Nach wie vor spielen Frauen in der simbabwischen Politik eine untergeordnete Rolle, sie sind in allen Parteien unterrepräsentiert. Der patriarchalische Charakter der simbabwischen Gesellschaft hält Frauen oft davon ab, aktive Rollen in der Politik zu übernehmen. Sie laufen Gefahr, als unmoralisch abgestempelt zu werden, und häufig wird ihr Privatleben ins Rampenlicht gerückt.

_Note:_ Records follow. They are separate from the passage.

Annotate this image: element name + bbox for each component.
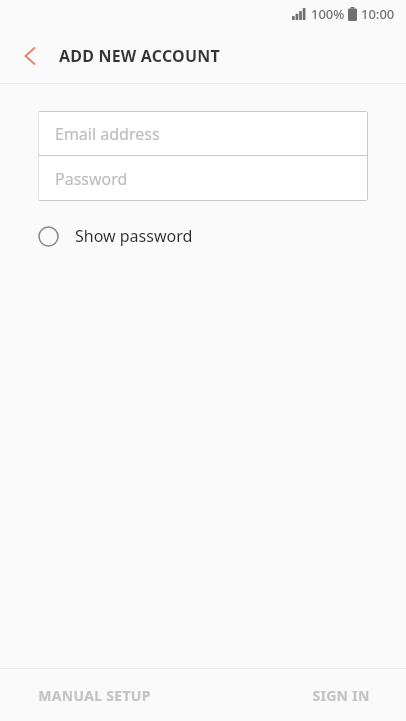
staticText: 10:00 bbox=[361, 5, 395, 23]
button[interactable]: MANUAL SETUP bbox=[22, 676, 167, 715]
other: Battery full bbox=[348, 7, 357, 21]
staticText: MANUAL SETUP bbox=[38, 686, 151, 705]
staticText: 100% bbox=[311, 5, 345, 23]
button[interactable]: Email address bbox=[38, 111, 368, 156]
staticText: Email address bbox=[55, 123, 160, 145]
other: Signal strength bbox=[292, 8, 306, 20]
staticText: Show password bbox=[75, 225, 193, 247]
button[interactable]: Show password bbox=[28, 219, 207, 253]
button[interactable]: SIGN IN bbox=[296, 676, 386, 715]
staticText: ADD NEW ACCOUNT bbox=[59, 45, 220, 67]
button[interactable]: Back bbox=[10, 36, 50, 76]
button[interactable]: Password bbox=[38, 156, 368, 201]
staticText: SIGN IN bbox=[312, 686, 370, 705]
staticText: Password bbox=[55, 168, 128, 190]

Ausbleibende Reformen vor den Wahlen
Wieder sind nötige Reformen vor den Wahlen nicht umgesetzt worden, obwohl die Oppositionsparteien bis zum Schluss versucht haben, die Regierung politisch unter Druck zu setzen. Die MDC-T unter der Führung von Douglas Mwonzora ging bis zum Verfassungsgericht, um die neue Einteilung der Wahlbezirke, mit der sich die Zanu-PF einen Vorteil erhofft, noch zu verhindern, jedoch ohne Erfolg. Die schleppende Umsetzung dieser Reformen hat zeitweise auch eine Wahlbeobachtung von Seiten der EU in Frage gestellt. Denn die Beanstandungen bei der Vorbereitung und Durchführung der Wahlen könnten dieselben sein wie beim letzten Mal, wird in Diplomatemkreisen befürchtet. Dies widerspricht auch den Versprechungen, die Mnangagwa bezüglich der Tilgung der Schulden gegenüber den Gläubigern Simbabwes gemacht hat.

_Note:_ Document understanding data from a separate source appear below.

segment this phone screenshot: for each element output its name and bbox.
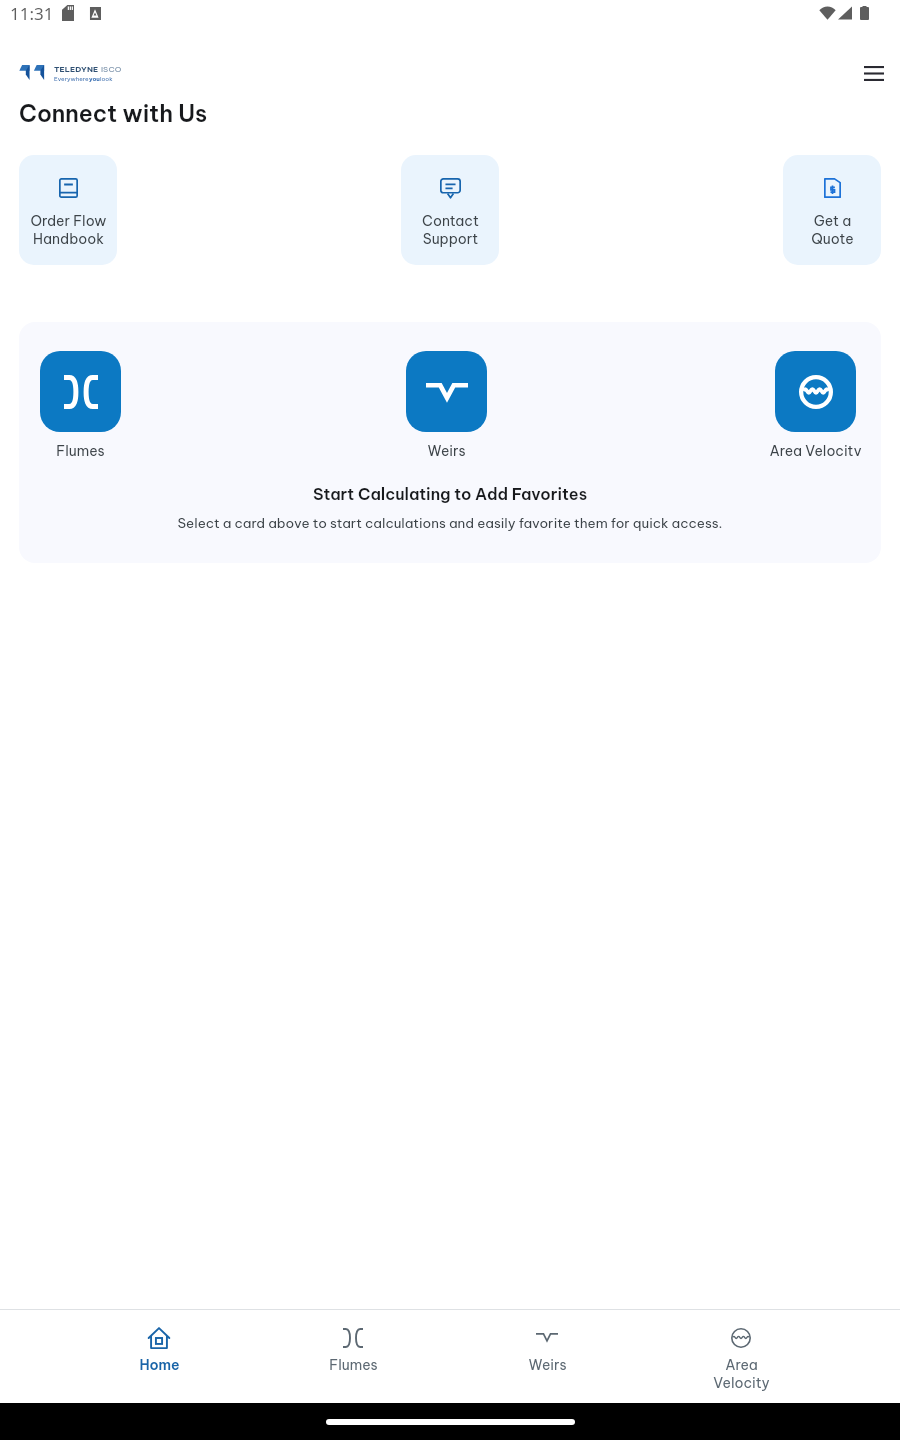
- staticText: Connect with Us: [19, 99, 208, 128]
- staticText: Order Flow Handbook: [30, 212, 107, 248]
- staticText: Get a Quote: [811, 212, 854, 248]
- button[interactable]: Flumes: [40, 351, 121, 432]
- button[interactable]: Flumes: [256, 1326, 450, 1374]
- button[interactable]: Order Flow Handbook: [19, 155, 117, 265]
- staticText: Select a card above to start calculation…: [19, 514, 881, 531]
- staticText: Weirs: [427, 442, 466, 456]
- staticText: ISCO: [99, 64, 122, 74]
- staticText: Home: [139, 1356, 180, 1374]
- button[interactable]: Open navigation menu: [859, 64, 889, 82]
- staticText: Everywhere: [54, 75, 89, 82]
- button[interactable]: Home: [62, 1326, 256, 1374]
- button[interactable]: Area Velocity: [644, 1326, 838, 1392]
- staticText: Flumes: [329, 1356, 378, 1374]
- button[interactable]: Weirs: [450, 1326, 644, 1374]
- staticText: 11:31: [10, 2, 54, 25]
- staticText: Start Calculating to Add Favorites: [19, 484, 881, 504]
- staticText: Flumes: [56, 442, 105, 456]
- staticText: Area Velocity: [713, 1356, 770, 1392]
- button[interactable]: Area Velocity: [775, 351, 856, 432]
- button[interactable]: Contact Support: [401, 155, 499, 265]
- staticText: look: [100, 75, 113, 82]
- staticText: Contact Support: [422, 212, 479, 248]
- button[interactable]: Weirs: [406, 351, 487, 432]
- button[interactable]: Get a Quote: [783, 155, 881, 265]
- staticText: you: [89, 75, 100, 82]
- staticText: TELEDYNE: [54, 64, 99, 74]
- staticText: Weirs: [528, 1356, 567, 1374]
- staticText: Area Velocity: [769, 442, 862, 456]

Dennoch scheint es äußerst schwierig für die regierende Partei, sich auf Reformen einzulassen, die eine Wahlmanipulation zumindest erschweren könnten. Nach wie vor greift die Zanu-PF auf Staatsmittel zu, um etwa Wahlkampfmittel zu finanzieren, oder sie nutzt staatliche Medien für ihre Zwecke. Auch landwirtschaftliche Betriebsmittel oder Nahrungsmittelhilfe werden politisch eingesetzt. Die regelmäßige Unterstützung für Farmer:innen in Form von Saatgut und Düngemittel werden Oppositionsanhänger:innen oder Regimekritiker:innen und ihren Familien verweigert.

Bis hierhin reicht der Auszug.